→ Task description
Below are some records. Pull every line that contains the word "Dominios".

→ Available records
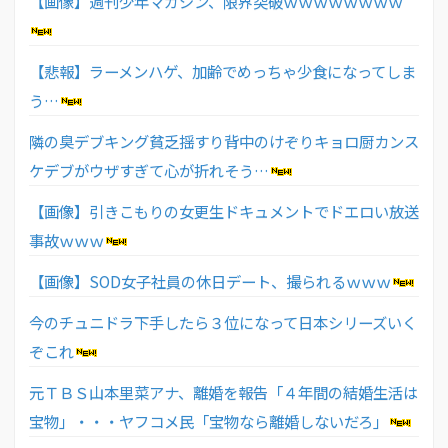
【画像】週刊少年マガジン、限界突破ｗｗｗｗｗｗｗｗ
【悲報】ラーメンハゲ、加齢でめっちゃ少食になってしま
う…
隣の臭デブキング貧乏揺すり背中のけぞりキョロ厨カンス
ケデブがウザすぎて心が折れそう…
【画像】引きこもりの女更生ドキュメントでドエロい放送
事故ｗｗｗ
【画像】SOD女子社員の休日デート、撮られるｗｗｗ
今のチュニドラ下手したら３位になって日本シリーズいく
ぞこれ
元ＴＢＳ山本里菜アナ、離婚を報告「４年間の結婚生活は
宝物」・・・ヤフコメ民「宝物なら離婚しないだろ」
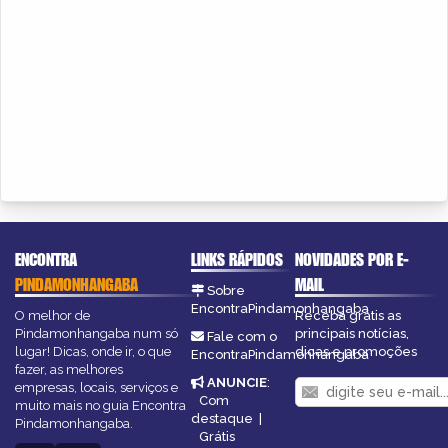
ENCONTRA
LINKS RÁPIDOS
NOVIDADES POR E-
PINDAMONHANGABA
MAIL
Sobre
EncontraPindamonhangaba
O melhor de
Receba grátis as
Pindamonhangaba num só
principais notícias,
Fale com o
lugar! Dicas, onde ir, o que
dicas e promoções
EncontraPindamonhangaba
fazer, as melhores
ANUNCIE
:
empresas, locais, serviços e
Com
muito mais no guia Encontra
destaque
|
Pindamonhangaba.
Grátis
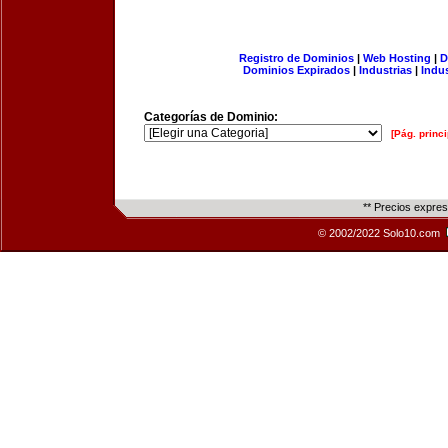
Registro de Dominios
|
Web Hosting
|
D
Dominios Expirados
|
Industrias
|
Indu
Categorías de Dominio:
[Pág. princi
** Precios expre
© 2002/2022 Solo10.com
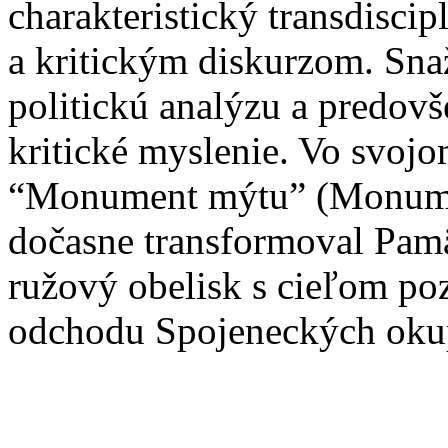
charakteristický transdisc
a kritickým diskurzom. Snaž
politickú analýzu a predov
kritické myslenie. Vo svoj
“Monument mýtu” (Monume
dočasne transformoval Pamä
ružový obelisk s cieľom po
odchodu Spojeneckých okup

→ Answer to this problem
Registro de Dominios
Dominios Expirados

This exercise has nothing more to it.